* GOAL OF THE EXERCISE:
Leave out the pictures and retype everything else in the records below exactly.

——

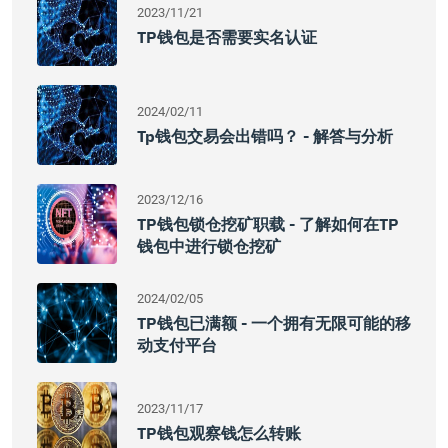
2023/11/21
TP钱包是否需要实名认证
2024/02/11
Tp钱包交易会出错吗？ - 解答与分析
2023/12/16
TP钱包锁仓挖矿职载 - 了解如何在TP
钱包中进行锁仓挖矿
2024/02/05
TP钱包已满额 - 一个拥有无限可能的移
动支付平台
2023/11/17
TP钱包观察钱怎么转账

——

* RESULT OF THE TASK:
2023/11/21
TP钱包是否需要实名认证
2024/02/11
Tp钱包交易会出错吗？ - 解答与分析
2023/12/16
TP钱包锁仓挖矿职载 - 了解如何在TP
钱包中进行锁仓挖矿
2024/02/05
TP钱包已满额 - 一个拥有无限可能的移
动支付平台
2023/11/17
TP钱包观察钱怎么转账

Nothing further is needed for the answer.